SafePath Children’s Advocacy Center held its 18th Annual Hearing Children’s Voices Gala at the Renaissance Atlanta Waverly Hotel & Convention Center on Saturday, April 27, with nearly 600 in attendance and raising approximately $300,000.

The 2019 gala theme was “SafePath Night Fever,” and guests were encouraged to embrace the 1970s and dress in their favorite disco digs, while also enjoying a live and silent auction, entertainment provided by Sound by Silvers featuring DJs Yvonne Monet and Sed the Saint, dinner and dancing. “The support from the community was fantastic this year as we all came together to work toward a community free of child abuse,” said Jinger Robins, SafePath CEO.

“As we celebrate ‘SafePath Night Fever’ and reminisce about many of our own childhoods in the 70s, we must strive to do everything in our individual and collective powers to protect the youngest in our community so that they, too, may experience joyful childhood memories,” added Jennifer and Jeff Brown, co-chairs for the gala. “Together with this incredible organization, we can build a safe path for all children.”

Throughout the program, the Browns were joined on stage by WSB-TV anchor Linda Stouffer, who served as emcee for the evening, as well as Kelly Bodner, Cobb EMC Board of Directors; Rhonda and Mark Jacobson, Cumberland Diamond Exchange; Kristina and Bert Brown, Governor’s Gun Club; and George Franco, a reporter with FOX 5 News who also served as auctioneer for the live auction and is with Red Cloud Auction LLC.

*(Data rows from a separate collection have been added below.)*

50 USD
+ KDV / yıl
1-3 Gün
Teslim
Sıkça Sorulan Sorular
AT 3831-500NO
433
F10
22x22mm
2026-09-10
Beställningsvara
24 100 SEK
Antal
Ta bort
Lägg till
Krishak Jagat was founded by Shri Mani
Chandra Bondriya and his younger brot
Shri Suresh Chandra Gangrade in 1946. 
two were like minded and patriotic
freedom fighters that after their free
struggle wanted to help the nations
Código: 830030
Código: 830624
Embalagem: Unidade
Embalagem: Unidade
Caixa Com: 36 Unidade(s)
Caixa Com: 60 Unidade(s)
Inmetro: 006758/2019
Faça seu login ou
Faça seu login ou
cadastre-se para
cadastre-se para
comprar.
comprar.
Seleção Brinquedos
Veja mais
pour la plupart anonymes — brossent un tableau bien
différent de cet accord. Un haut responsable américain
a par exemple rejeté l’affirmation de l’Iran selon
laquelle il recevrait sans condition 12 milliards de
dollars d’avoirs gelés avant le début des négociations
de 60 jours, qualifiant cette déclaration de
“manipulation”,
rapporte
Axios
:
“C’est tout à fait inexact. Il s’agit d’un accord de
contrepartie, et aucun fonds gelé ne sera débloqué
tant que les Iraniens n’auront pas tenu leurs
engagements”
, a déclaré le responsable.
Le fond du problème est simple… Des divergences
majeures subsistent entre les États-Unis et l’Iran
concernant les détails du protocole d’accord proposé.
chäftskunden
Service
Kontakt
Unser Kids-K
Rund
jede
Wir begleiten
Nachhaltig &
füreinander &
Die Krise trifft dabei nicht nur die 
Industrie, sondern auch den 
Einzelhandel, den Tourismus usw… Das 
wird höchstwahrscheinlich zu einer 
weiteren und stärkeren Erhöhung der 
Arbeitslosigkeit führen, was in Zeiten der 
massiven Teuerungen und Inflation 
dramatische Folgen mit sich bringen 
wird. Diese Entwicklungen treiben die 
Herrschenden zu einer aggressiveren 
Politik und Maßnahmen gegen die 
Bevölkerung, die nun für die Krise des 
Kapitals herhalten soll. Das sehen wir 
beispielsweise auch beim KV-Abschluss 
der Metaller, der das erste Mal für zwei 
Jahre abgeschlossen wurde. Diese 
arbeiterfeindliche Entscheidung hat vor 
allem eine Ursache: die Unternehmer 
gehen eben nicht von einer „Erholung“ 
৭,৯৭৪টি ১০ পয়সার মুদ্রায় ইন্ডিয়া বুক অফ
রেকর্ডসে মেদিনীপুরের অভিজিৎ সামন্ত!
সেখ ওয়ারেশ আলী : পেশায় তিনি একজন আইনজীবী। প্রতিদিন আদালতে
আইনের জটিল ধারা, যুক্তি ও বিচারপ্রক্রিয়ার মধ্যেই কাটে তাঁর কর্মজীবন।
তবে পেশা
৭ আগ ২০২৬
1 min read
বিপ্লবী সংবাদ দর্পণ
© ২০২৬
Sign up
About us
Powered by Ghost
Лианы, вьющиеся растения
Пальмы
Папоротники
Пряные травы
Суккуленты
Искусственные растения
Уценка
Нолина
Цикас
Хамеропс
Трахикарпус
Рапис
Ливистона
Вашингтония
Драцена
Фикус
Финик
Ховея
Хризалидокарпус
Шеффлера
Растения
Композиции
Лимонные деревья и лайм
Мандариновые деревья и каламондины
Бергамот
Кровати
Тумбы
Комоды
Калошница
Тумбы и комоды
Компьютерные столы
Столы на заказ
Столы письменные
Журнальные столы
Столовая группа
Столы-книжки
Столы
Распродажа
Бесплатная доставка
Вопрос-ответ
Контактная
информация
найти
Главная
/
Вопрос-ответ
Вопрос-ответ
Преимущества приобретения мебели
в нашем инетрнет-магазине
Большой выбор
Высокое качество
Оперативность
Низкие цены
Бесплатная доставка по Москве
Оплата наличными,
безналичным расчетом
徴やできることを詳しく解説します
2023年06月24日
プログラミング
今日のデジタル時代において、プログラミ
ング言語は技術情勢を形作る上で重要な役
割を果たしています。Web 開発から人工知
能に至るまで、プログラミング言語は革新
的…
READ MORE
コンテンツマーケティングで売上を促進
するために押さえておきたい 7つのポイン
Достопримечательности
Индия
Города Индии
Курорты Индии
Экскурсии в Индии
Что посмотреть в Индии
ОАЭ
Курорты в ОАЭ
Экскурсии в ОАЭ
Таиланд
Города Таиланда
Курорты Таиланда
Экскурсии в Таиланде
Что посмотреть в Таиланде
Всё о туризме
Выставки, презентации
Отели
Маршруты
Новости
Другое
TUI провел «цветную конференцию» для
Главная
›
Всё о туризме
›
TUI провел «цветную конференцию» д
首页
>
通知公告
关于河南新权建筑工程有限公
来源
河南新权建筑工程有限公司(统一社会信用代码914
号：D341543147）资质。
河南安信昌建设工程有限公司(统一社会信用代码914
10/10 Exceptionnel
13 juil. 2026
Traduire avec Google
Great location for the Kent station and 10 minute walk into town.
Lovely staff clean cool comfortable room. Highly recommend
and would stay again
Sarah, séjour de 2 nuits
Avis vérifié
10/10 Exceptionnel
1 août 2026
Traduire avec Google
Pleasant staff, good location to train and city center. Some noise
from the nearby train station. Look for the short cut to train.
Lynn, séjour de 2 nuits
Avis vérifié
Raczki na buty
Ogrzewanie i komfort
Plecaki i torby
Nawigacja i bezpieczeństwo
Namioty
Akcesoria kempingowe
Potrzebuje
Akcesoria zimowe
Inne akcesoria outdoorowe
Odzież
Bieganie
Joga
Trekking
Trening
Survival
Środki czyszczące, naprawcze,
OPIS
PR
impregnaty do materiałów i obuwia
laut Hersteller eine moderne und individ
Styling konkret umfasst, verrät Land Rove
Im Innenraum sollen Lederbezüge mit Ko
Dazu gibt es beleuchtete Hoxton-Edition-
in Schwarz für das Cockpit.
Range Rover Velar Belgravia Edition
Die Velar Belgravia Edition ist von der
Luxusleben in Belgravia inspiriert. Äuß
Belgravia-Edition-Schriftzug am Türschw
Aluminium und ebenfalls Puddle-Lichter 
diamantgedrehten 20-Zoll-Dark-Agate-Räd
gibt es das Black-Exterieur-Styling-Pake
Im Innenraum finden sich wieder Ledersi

This year’s inspirational speaker was Erin Merryn, who authored three books, including one she wrote as a senior in high school about her experience as a young child being sexually abused by her male cousin titled, “Stolen Innocence.” She is also a child sexual abuse activist and founder of Erin’s Law, which requires public schools to educate children about personal body safety on the prevention of child sexual abuse. It is the first law of its kind in the U.S. and has been passed in 35 states throughout the country, most recently in Georgia in May 2018.

Erin was so grateful for what the children’s advocacy center provided for her family, and the most amazing part was that it was at no cost. “For a lot of children without access to children advocacy centers, they don’t have the insurance to get the mental help needed,” she explained. “Without these centers being available — over 900 in America — a lot of these kids would never get the help they need.”

She proclaimed that some of the most important people on earth are those who work in children’s advocacy centers, but those who are even more important are donors to these centers. “It’s the people sitting right here in this room; the people who come to events like this, open up their pocket books and help keep these centers open and running; giving these kids the therapy and services they need to reclaim their voices,” she said. “You help people like me turn this negative thing in my life into something positive.”

SafePath’s mission is to reduce the trauma to children and their families by offering a comprehensive, professional and child-friendly approach to allegations of child abuse, while also bringing awareness throughout the community. SafePath has helped nearly 14,000 children and families since opening its doors by providing approximately 70,000 units of service the past two decades, and the need is growing.